Mac has always been an honest and sincere and (mostly) wholesome guy, and this is why the kids love him so much. That continued on 'Watching Movies...,' but his observations turned darker, more twisted, iller. Like his pals Tyler, The Creator and Earl Sweatshirt -- both are featured artists here -- success has left Miller cold and paranoid and confused. Mac was so lost on 'I'm Not Real' he pulled a Descartes and questioned his own existence. And now he has money (a lot of it, presumably) and everyone kept saying they loved him, but he did not know who he could trust.
That Classic Mac Miller Wholesomeness, however, lingered and Mac survived the changes. He may have rapped about not answering the phone when his dad called on 'The Star Room,' but he also confessed that he hopes his parents still love each other. Because if their love does not last, what love will? 'Watching Movies...' showed us a more sophisticated, more complex, more sinister side of Mac and that was the side of Mac the world needed in 2013. (Elliott Sharp)

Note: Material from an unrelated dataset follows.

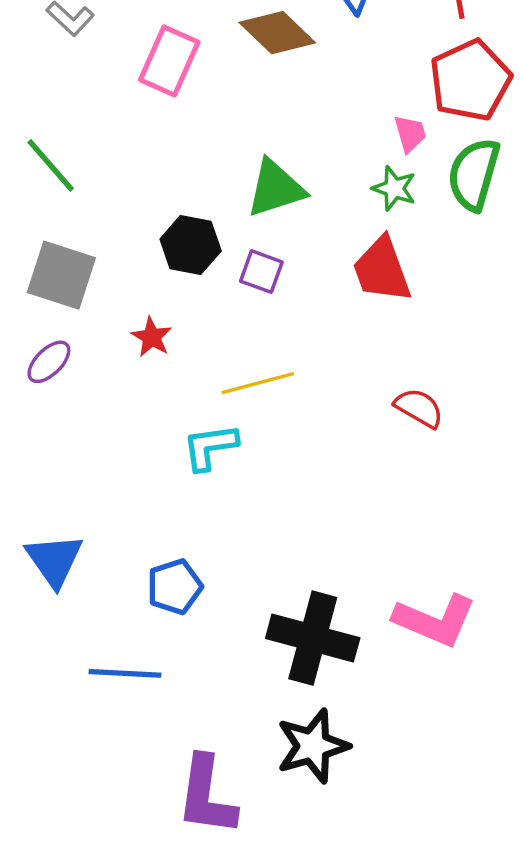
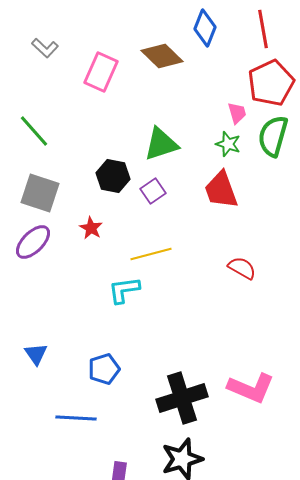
purple square: (261, 272) -> (153, 191), turned 35
purple ellipse: (49, 362) -> (33, 242), size x1.4
blue triangle: (54, 560) -> (36, 354), size x0.7
black cross: (313, 638) -> (182, 398), turned -33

22. Pretty Lights - 'Color Map Of The Sun' (8 Minutes 20 Seconds)
Pretty Lights is Derek Vincent Smith, an EDM producer who on ‘Color Map of the Sun’ revealed the full breadth of his ambition and talent -- both of which now seem limitless.
For Smith, ‘Color Map of the Sun’ served as a big departure, creatively and in terms of labor. He wrote and arranged new compositions; hired a band, including brass and singers; and then recorded the new material onto vinyl. He then sampled the records to make the parts that would wind up on ‘Color Map of the Sun.’
The exercise was not mere novelty. The nearly 90-minute album was never uninteresting. And with so much sound and personnel at his disposal – from incredible vocal performances to the occasional EDM saw bass and wobble to the many instrumentalists -- Smith crafted an epic story that was as rich as anything released in 2013. (Richard S. Chang)
21. Lady Gaga - 'ARTPOP' (Streamline / Interscope)
It expressed the most open and forward-thinking brand of sexual liberty this side of Kanye West ('G.U.Y.') You called it branding, I called it ideals. And even in the face of a multi-million dollar advertising campaign from her label, she still managed to tell the story she wanted to tell, and empower the people she wanted to empower. Her reign may have ended, but Gaga has remained uncompromised. (LW)
20. Laurel Halo - 'Chance Of Rain' (Hyperdub)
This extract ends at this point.